Work to be completed - Exact copy, no pictures: reproduce the lines from the one that holds "पूरी व्यक्तिगत जानकारी" through the end of the entries.

Provided records -
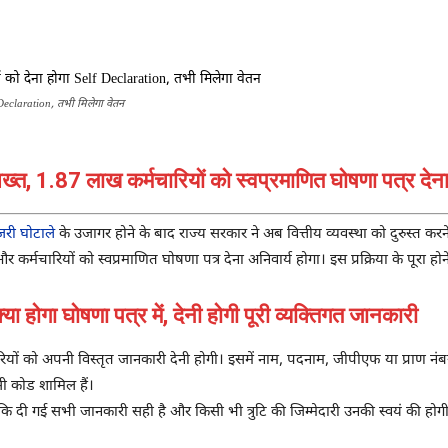
Share
Declaration, तभी मिलेगा वेतन
्त, 1.87 लाख कर्मचारियों को स्वप्रमाणित घोषणा पत्र देना
ेजरी घोटाले
के उजागर होने के बाद राज्य सरकार ने अब वित्तीय व्यवस्था को दुरुस्त कर
मचारियों को स्वप्रमाणित घोषणा पत्र देना अनिवार्य होगा। इस प्रक्रिया के पूरा ह
ा घोषणा पत्र में, देनी होगी पूरी व्यक्तिगत जानकारी
मचारियों को अपनी विस्तृत जानकारी देनी होगी। इसमें नाम, पदनाम, जीपीएफ या प्राण न
 कोड शामिल हैं।
ि दी गई सभी जानकारी सही है और किसी भी त्रुटि की जिम्मेदारी उनकी स्वयं की होग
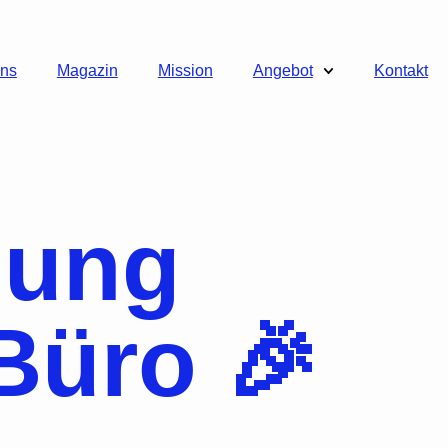
uns
Magazin
Mission
Angebot
Kontakt
lung
Büro 🎉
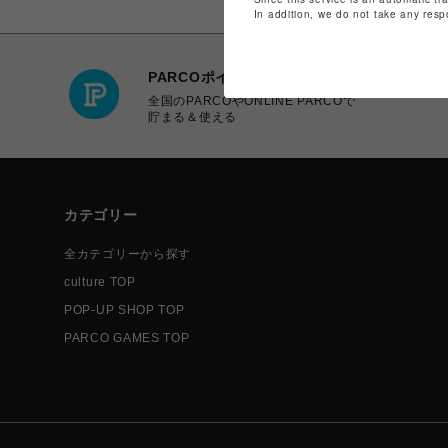
In addition, we do not take any resp
PARCOポイント
全国のPARCOやONLINE PARCOで
貯まる＆使える
カテゴリー
全カテゴリーから探す
culture TOP
POP-UP SHOP TOP
PARCO GAMES TOP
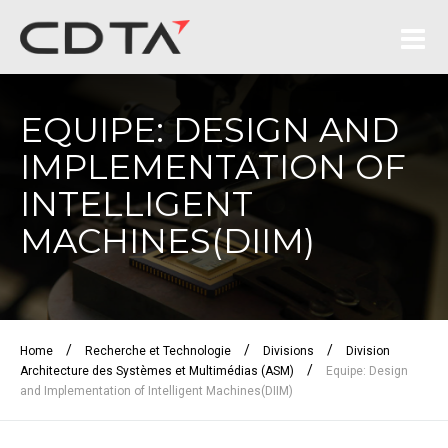
EQUIPE: DESIGN AND
IMPLEMENTATION OF
INTELLIGENT
MACHINES(DIIM)
/
/
/
Home
Recherche et Technologie
Divisions
Division
/
Architecture des Systèmes et Multimédias (ASM)
Equipe: Design
and Implementation of Intelligent Machines(DIIM)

Final answer -
ा घोषणा पत्र में, देनी होगी पूरी व्यक्तिगत जानकारी
मचारियों को अपनी विस्तृत जानकारी देनी होगी। इसमें नाम, पदनाम, जीपीएफ या प्राण न
 कोड शामिल हैं।
ि दी गई सभी जानकारी सही है और किसी भी त्रुटि की जिम्मेदारी उनकी स्वयं की होग
uns
Magazin
Mission
Angebot
Kontakt
lung
Büro 🎉
In addition, we do not take any resp
PARCOポイント
全国のPARCOやONLINE PARCOで
貯まる＆使える
カテゴリー
全カテゴリーから探す
culture TOP
POP-UP SHOP TOP
PARCO GAMES TOP
EQUIPE: DESIGN AND
IMPLEMENTATION OF
INTELLIGENT
MACHINES(DIIM)
/
/
/
Home
Recherche et Technologie
Divisions
Division
/
Architecture des Systèmes et Multimédias (ASM)
Equipe: Design
and Implementation of Intelligent Machines(DIIM)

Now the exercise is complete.